One line I've made a point to throw into numerous launch stories about the iPhone and iPad is how nobody is having trouble getting their hands on one of Apple's computers the first few days it's out.
Right now, you can't say the same about the company's newest notebook.
The top of the line, with its Retina Display and $2,199 starting price tag, is a hot item. Apple announced it at its annual developers conference on Monday and went put on sale immediately, but boy is it tough to get one.
If you want to buy one off the company's Web site, you'll face a three- to four-week wait until it ships. At the company's retail store the alternative is stores that don't have them, and don't know when they'll get more.
My quick check over the phone with a sampling of 25 Apple stores around the U.S. suggests units are extremely hard to come by. All of the stores I called were out of stock, and many said they hadn't yet received a first batch of machines, but did have a display unit we could look at. One store operator I spoke with even went so far as to say -- with exasperation -- that my call was "the question of the day."
According to NPD DisplaySearch, the scant supply is simply due to the fact that Apple didn't start putting these machines together until a few weeks ago, when it was originally supposed to have started earlier in the month.
"Following Apple's announcement we have checked back into the ODM supply chain, and found that yield issues pushed the start of mass production into late May," wrote NPD DisplaySearch analysts Richard Shim and Jeff Lin in a post on the company's blog today.
The pair added that less than 2 million of these units would be made within the next six months. To put that in perspective, Apple shipped 12.9 million MacBooks -- a number that includes both the Air and the Pro lines -- during calendar 2011, according to the firm's estimates.
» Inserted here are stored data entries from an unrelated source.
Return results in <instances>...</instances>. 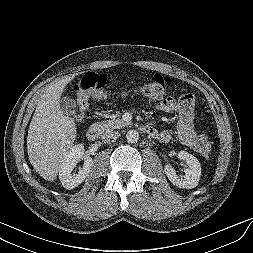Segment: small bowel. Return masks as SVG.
<instances>
[{
	"mask_svg": "<svg viewBox=\"0 0 253 253\" xmlns=\"http://www.w3.org/2000/svg\"><path fill=\"white\" fill-rule=\"evenodd\" d=\"M157 108L162 112L177 113L179 116L177 124L178 139L191 150H201L205 138L203 135L196 133L194 129V100L190 101L183 98L174 99L167 97L157 105ZM150 135L162 143H167L172 138L169 131H157L153 128Z\"/></svg>",
	"mask_w": 253,
	"mask_h": 253,
	"instance_id": "1",
	"label": "small bowel"
}]
</instances>
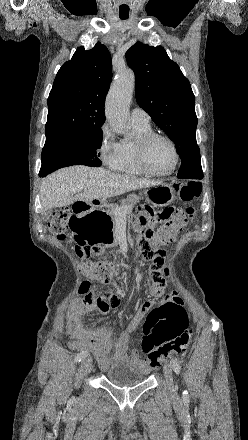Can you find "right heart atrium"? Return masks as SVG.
<instances>
[{
	"mask_svg": "<svg viewBox=\"0 0 248 440\" xmlns=\"http://www.w3.org/2000/svg\"><path fill=\"white\" fill-rule=\"evenodd\" d=\"M97 154L102 163L114 170L120 156V143L116 140L113 131L107 123L101 127V136Z\"/></svg>",
	"mask_w": 248,
	"mask_h": 440,
	"instance_id": "d8ad5b80",
	"label": "right heart atrium"
}]
</instances>
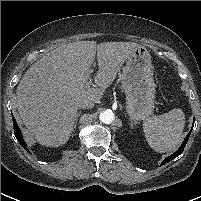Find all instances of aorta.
<instances>
[{
	"label": "aorta",
	"instance_id": "obj_1",
	"mask_svg": "<svg viewBox=\"0 0 201 201\" xmlns=\"http://www.w3.org/2000/svg\"><path fill=\"white\" fill-rule=\"evenodd\" d=\"M99 119L101 122H103L105 124H110L114 120V114L111 110H105L100 113Z\"/></svg>",
	"mask_w": 201,
	"mask_h": 201
}]
</instances>
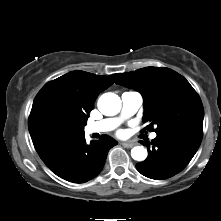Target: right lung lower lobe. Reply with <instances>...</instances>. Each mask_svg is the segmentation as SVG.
<instances>
[{
	"label": "right lung lower lobe",
	"instance_id": "98d812e1",
	"mask_svg": "<svg viewBox=\"0 0 221 221\" xmlns=\"http://www.w3.org/2000/svg\"><path fill=\"white\" fill-rule=\"evenodd\" d=\"M117 142L102 135L86 143L85 134L63 136L44 140L34 145L46 166L57 176L73 183H84L102 170L107 153Z\"/></svg>",
	"mask_w": 221,
	"mask_h": 221
}]
</instances>
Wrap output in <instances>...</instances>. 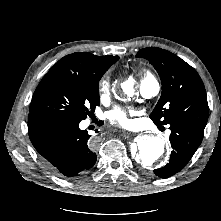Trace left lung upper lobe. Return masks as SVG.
I'll return each instance as SVG.
<instances>
[{"label":"left lung upper lobe","mask_w":221,"mask_h":221,"mask_svg":"<svg viewBox=\"0 0 221 221\" xmlns=\"http://www.w3.org/2000/svg\"><path fill=\"white\" fill-rule=\"evenodd\" d=\"M136 57L147 59L157 70L162 95L150 118L157 126L182 122L204 129L208 103L204 84L193 67L161 48L140 50Z\"/></svg>","instance_id":"5c2ea615"}]
</instances>
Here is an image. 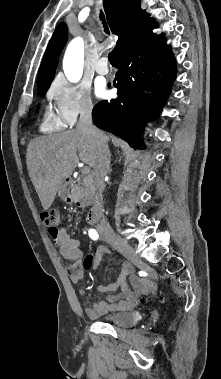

In a follow up call with CNET, Shim noted that the production of the new Retina panels is "trickier" than with the displays Apple uses in the rest of its line, particularly because of the backlighting required. Like with the latest iPad, Shim says the bigger, pixel-dense display requires more backlighting, and thus a battery that is 23 percent larger than before to supply the extra juice.
Coming back to the retail front, what makes it difficult to get a handle on where people can find the machine at one of its retail stores is the fact that Apple has disabled the in-store pick up option -- at least temporarily. Similar tricks have been used to suss out when next batches of iPhones and iPads will come into stock shortly after they're released, leaving no such luck in this case.
For would-be buyers, perhaps it's best to take a page from those portable products. As numerous launches have shown us, there are two routes: persistence and patience. You can, as several stores told me to do, simply keep calling back to see when they get units in. Then there's the patient path, which can be taken one of two ways: either you buy online and wait, or grab a comfortable pair of shoes and camp out in front of an Apple store.